To confuse it further, I would expect that each of the true boxes serving up responses to queries are load balanced possibly to other boxes that actually service the databases. So a single box that responds to a query could be asking that query to multiple databases, possibly with different data, or algo. The possiblities are endless, and only G knows for sure are they are setup at any given moment.
Now I am lost, confused and forgot what my original point was, I asked, but was given 3 different responses....
I'm better off watching (not the datacenters, time is better spent lately revewing what others have discovered about the current serps, and the making the changes reqired to properly instruct search engines in general how to view and index your site. As the real professionals have stated over and over(not me, I normally do not post anything, and as a "webmaster" I consider myself almost clueless, successful, but almost clueless))
| 9:12 pm on Sep 28, 2006 (gmt 0)|
System: The following message was spliced on to this thread from: http://www.webmasterworld.com/google/3101021.htm [webmasterworld.com] by tedster - 5:59 pm on Sep. 28, 2006 (EDT -4)
I suspect that there may be another update/shuffle/everflux coming this weekend - don't know why but I do...
What are the current data ceneters G is using and is "Big Daddy" still producing results?
Thanks in advance!
| 10:56 am on Sep 29, 2006 (gmt 0)|
The "end-of-summer Dc" is now all over the Dc's for the sector I watch.
I'm a bit disappointed with the serps, wich looks bad as usual.
Anyway there aren't relevant changes for what I can see.
Is it really all here the "big fat google update"?
Anyone can see a radical/minor change on google algo now?

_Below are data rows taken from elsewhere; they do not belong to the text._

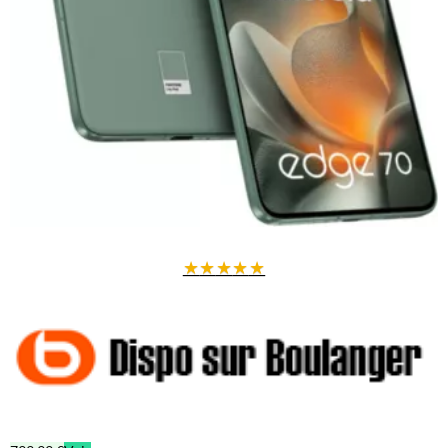
★
★
★
★
★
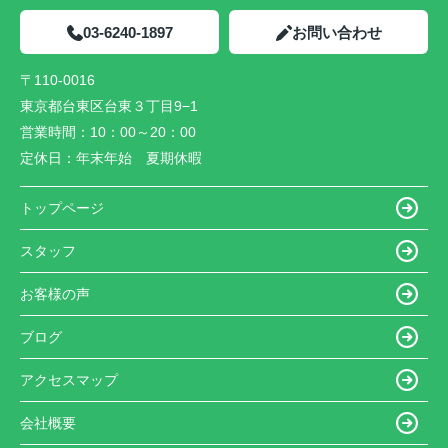
03-6240-1897
お問い合わせ
〒110-0016
東京都台東区台東３丁目9−1
営業時間：
10：00～20：00
定休日：
年末年始 夏期休暇
トップページ
スタッフ
お客様の声
ブログ
アクセスマップ
会社概要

| 2:50 pm on Sep 29, 2006 (gmt 0)|
el nino update is on its way
| 5:34 pm on Sep 29, 2006 (gmt 0)|
I am noticing well above average googlebot activity so maybe a real update is due soon.

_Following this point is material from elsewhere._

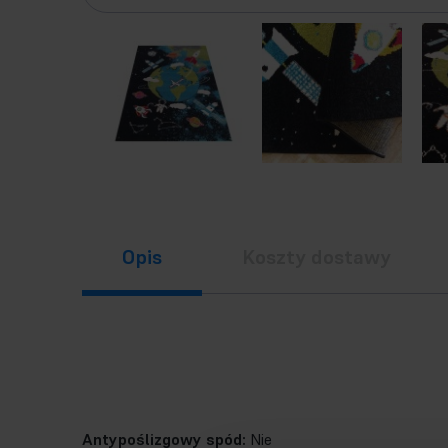
Opis
Koszty dostawy
Antypoślizgowy spód:
Nie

| 9:57 pm on Sep 29, 2006 (gmt 0)|
"real update is due soon"
Well guys is it strange or is only me? Haven't you noticed yet that there is a major PR TB BL update spreading all over the DC's :>(?
| 10:07 pm on Sep 29, 2006 (gmt 0)|
|Well guys is it strange or is only me? Haven't you noticed yet that there is a major PR TB BL update spreading all over the DC's :>(? |
Sure. Would prefer something that actually matters, though.